§ **Exercise directions**: List, from the lines below, each one with "Замена" in it.

Top of Provided records

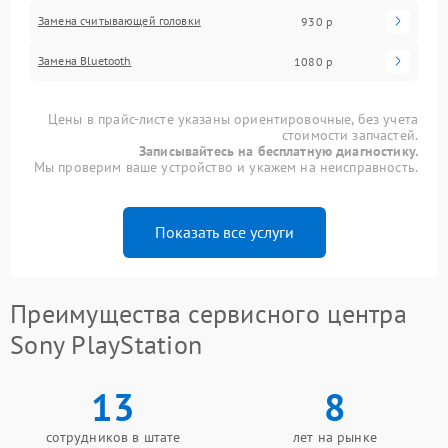
Замена считывающей головки
930 р
Замена Bluetooth
1080 р
Цены в прайс-листе указаны ориентировочные, без учета
стоимости запчастей.
Записывайтесь на бесплатную диагностику.
Мы проверим ваше устройство и укажем на неисправность.
Показать все услуги
Преимущества сервисного центра
Sony PlayStation
13
8
сотрудников в штате
лет на рынке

Bottom of Provided records

§ **Answer**:
Замена считывающей головки
Замена Bluetooth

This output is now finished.